Phototherapy is ultraviolet radiation, which is obtained from the sun and phototherapy devices. UV radiation relieves skin inflammation. Phototherapy is given as psoriasis treatment periodically, with up to two treatment periods each year. One treatment period generally consists of 15 to 30 treatments.  Certain psoriasis associations lease UVB phototherapy devices, which patients who have a referral may use at home. The first treatment session cannot be performed at home. After visiting a hospital or a clinic for phototherapy you may borrow a UVB lamp home. The first referral for phototherapy at home must be provided by a specialist in dermatology.
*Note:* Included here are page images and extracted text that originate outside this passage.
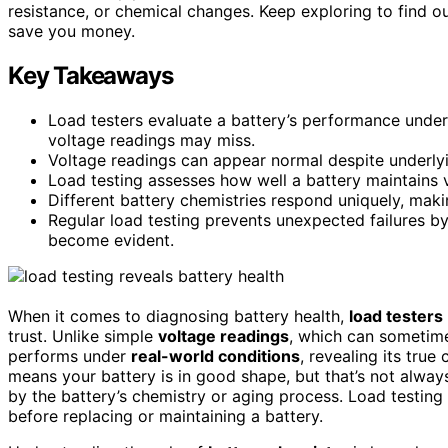
resistance, or chemical changes. Keep exploring to find ou
save you money.
Key Takeaways
Load testers evaluate a battery’s performance under
voltage readings may miss.
Voltage readings can appear normal despite underlying
Load testing assesses how well a battery maintains v
Different battery chemistries respond uniquely, makin
Regular load testing prevents unexpected failures by
become evident.
When it comes to diagnosing battery health,
load testers
trust. Unlike simple
voltage readings
, which can sometime
performs under
real-world conditions
, revealing its true
means your battery is in good shape, but that’s not alway
by the battery’s chemistry or aging process. Load testing 
before replacing or maintaining a battery.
For more information on borrowing UVB light therapy devices: please call 040 – 9052 543, or send an email liittotoimisto@psori.fi.

 Systemic treatment

Internal, so-called systemic treatment uses either pills or injections. Systemic treatment differs from topical treatment, because it affects the entire body and not only the area affected by ​​psoriasis. Therefore, systemic therapy is only used for patients with medium or difficult psoriasis, or if other forms of therapies are ineffective. After anti-inflammatory drugs the primary systemic medicine for psoriasis and psoriatic arthiritis is methotrexate. It is well suited for long-term treatment. Methotrexate also reduces the risk of cardiovascular diseases.

Biological drugs and biosimilars

A biological medicinal product differs from conventional synthetic chemical drug by its manufacturing technology and molecular structure. A biological drug is named after its manufacturing process, which utilises living cells. Their molecules are larger and their structure is more complex than the molecules of traditional drugs that are chemically produced.  Biological medicines are used with patients who have moderate and severe psoriasis, especially when other systemic therapies are not sufficiently effective. The use of biological medicines is monitored closely, because available user experience stems from a shorter time period than with chemical medicines.

The method by which a medicinal product is administrated does not determine whether it is a biological or traditional chemical medicine. Biological medicines for the treatment of psoriasis are injectable, but also chemical medicines such as methotrexate can be administered by injection or as a pill.

The patent protection of some biological medicines for the treatment of psoriasis are about to expire, so biosimilars are being developed. Biosimilars mimic the structure and behaviour of the biological product, but they are not identical like traditional synthetic medicines and their generic counterparts.

Treatment of psoriatic arthritis

Psoriatic arthritis is most commonly treated with anti-inflammatory and antirheumatic drugs, the newest of which are biological drugs. Joints and inflamed tendons can also be treated locally with cortisone injections. Exercise can relieve pain and stiffness. Physiotherapist can provide guidance on exercise and sports that are more gentle on the joints. Motion is medicine for the joints.